I’tikaf di Masjid Agung Sunda Kelapa Bersama Imam Madinah

Red: Irwan Kelana

Ahad 18 Jun 2017 13:24 WIB

Ketua Dewan Pengurus Masjid Agung Sunda Kelapa (MASK) H M Aksa Mahmud (tengah) bersama dua imam dari Madinah, yakni  Syekh Essam Almezgagi (kanan) dan Syekh Abdulaziz Al Ariqi.       Foto: Republika/irwan Kelana Ketua Dewan Pengurus Masjid Agung Sunda Kelapa (MASK) H M Aksa Mahmud (tengah) bersama dua imam dari Madinah, yakni Syekh Essam Almezgagi (kanan) dan Syekh Abdulaziz Al Ariqi.

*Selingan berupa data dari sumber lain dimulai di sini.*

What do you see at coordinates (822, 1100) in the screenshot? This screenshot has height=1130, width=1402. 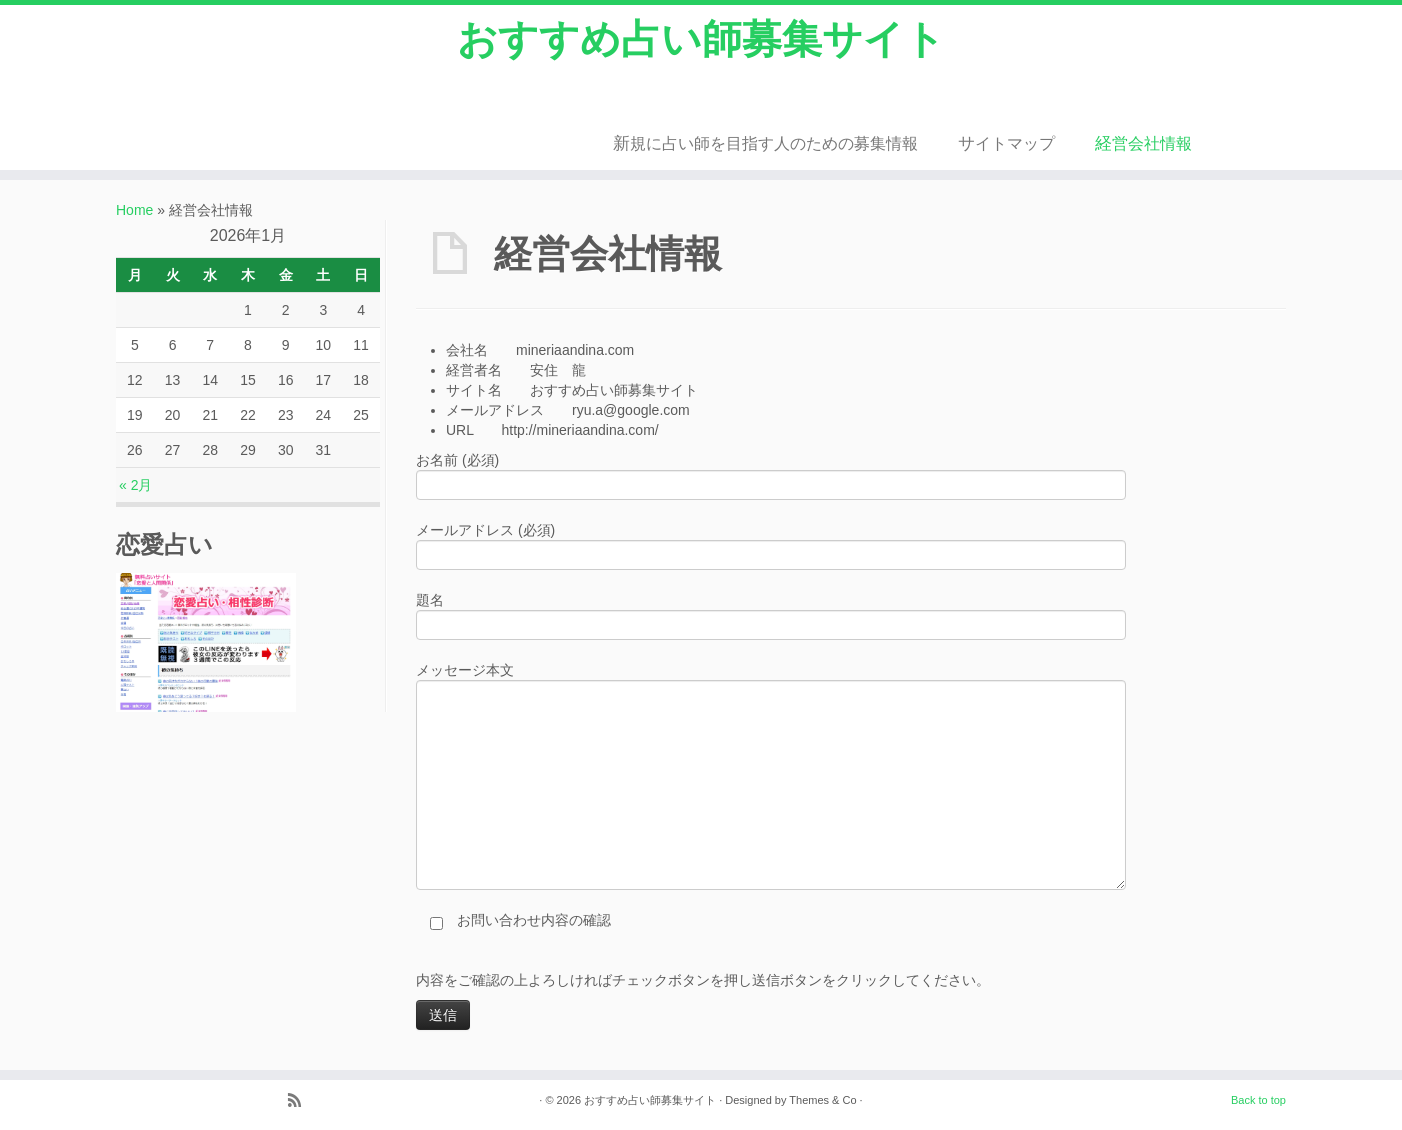 I see `Themes & Co` at bounding box center [822, 1100].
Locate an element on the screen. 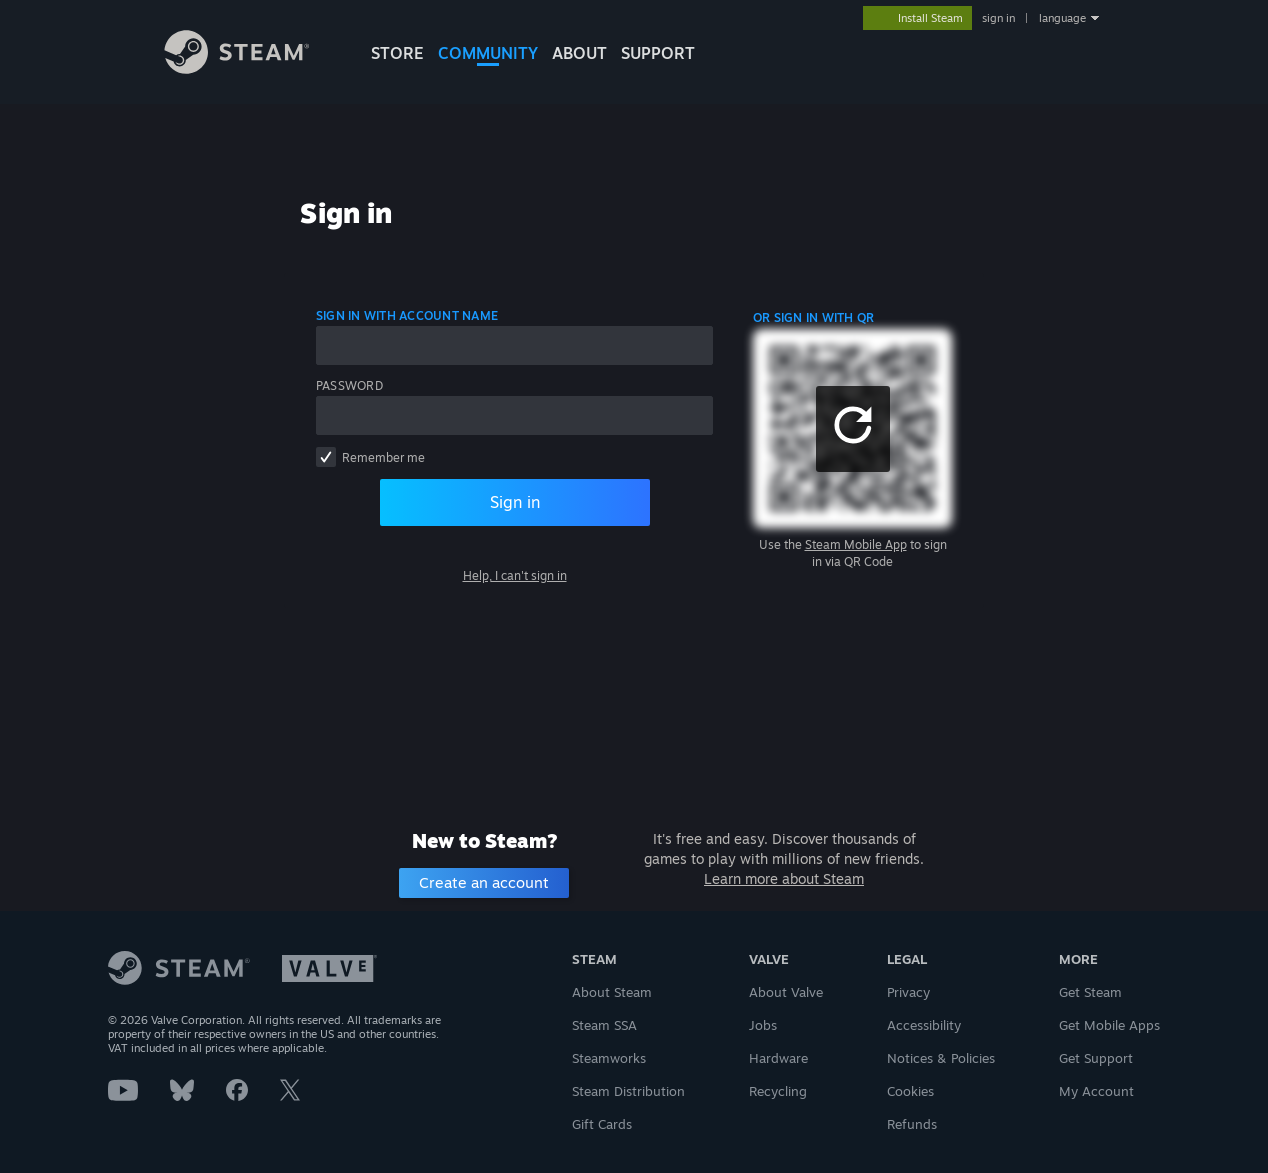 The height and width of the screenshot is (1173, 1268). Steam SSA is located at coordinates (604, 1025).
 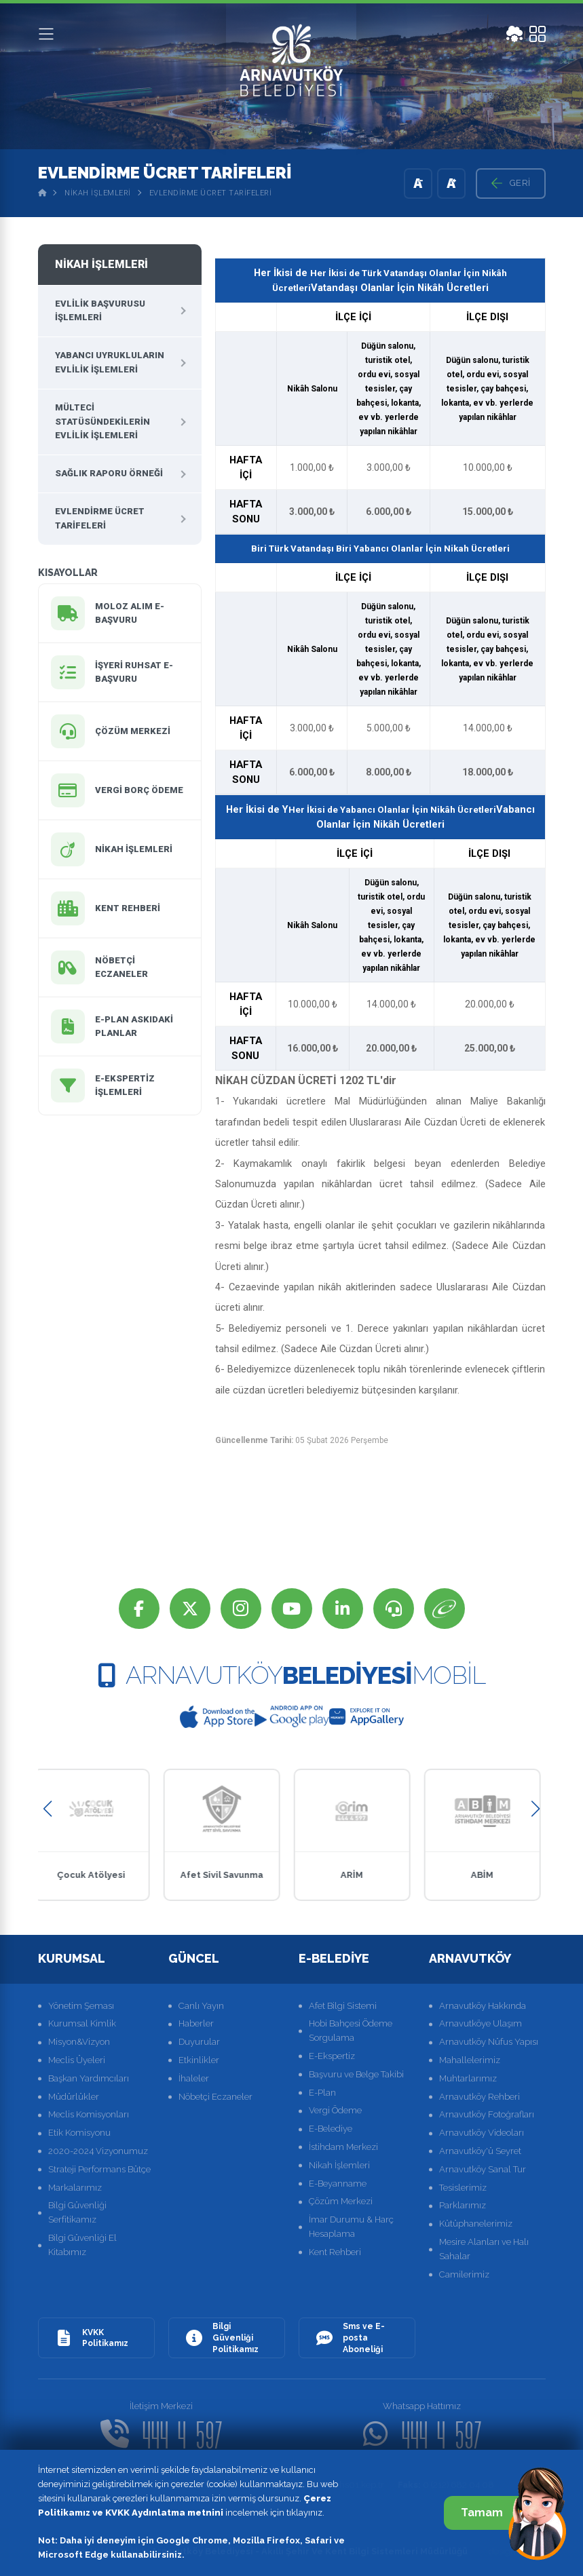 What do you see at coordinates (341, 2201) in the screenshot?
I see `Çözüm Merkezi` at bounding box center [341, 2201].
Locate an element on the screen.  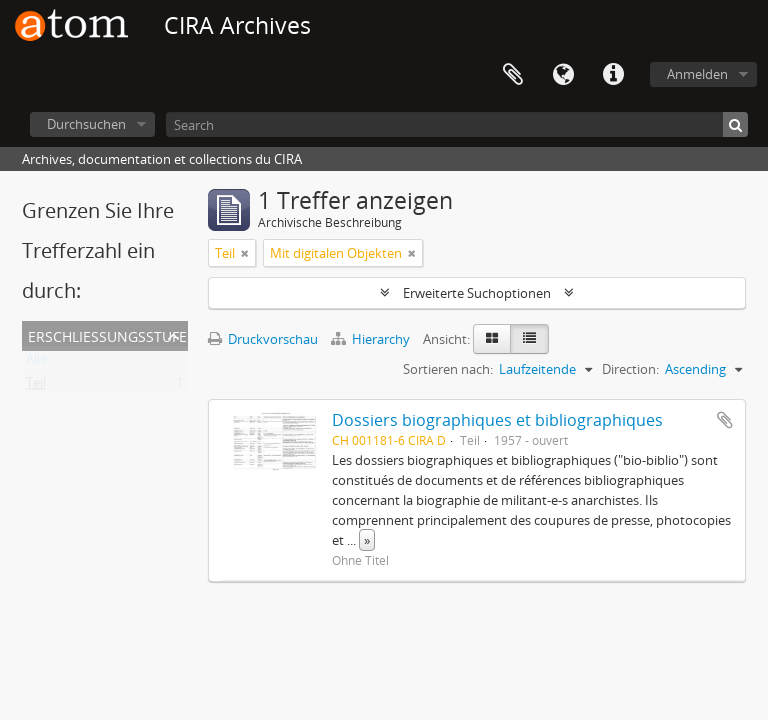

REPUBLIKA.CO.ID, JAKARTA – Masjid Agung Sunda Kelapa (MASK) Menteng Jakarta Pusat menggelar i’tikaf sejak malam tanggal 21 Ramadhan 1438 H bertepatan dengan Jumat dini hari (16/6). “I’tikaf Ramadhan 1438 H antara lain diisi dengan ceramah i’tikaf Ramadhan pada pukul 00.30, dan dilanjutkan dengan qiyamullail,” kata Wakil Ketua Panitia Ramadhan 1438 MASK Ustadz Mulyadi kepada Republika.co.id, Ahad (18/6).

Mulyadi menambahkan, seperti tahun-tahun sebelumnya, qiyamullail di MASK pada Ramaadhan 1438 H juga dipimpin oleh dua orang imam dari Madinah. Keduanya adalah Syekh Essam Almezgagi dan Syekh Abdulaziz Al Ariqi. “Keduanya sudah beberapa tahun terakhir ini mengimami shalat Tarawih dan qiyamullail di MASK,” ujar Mulyadi.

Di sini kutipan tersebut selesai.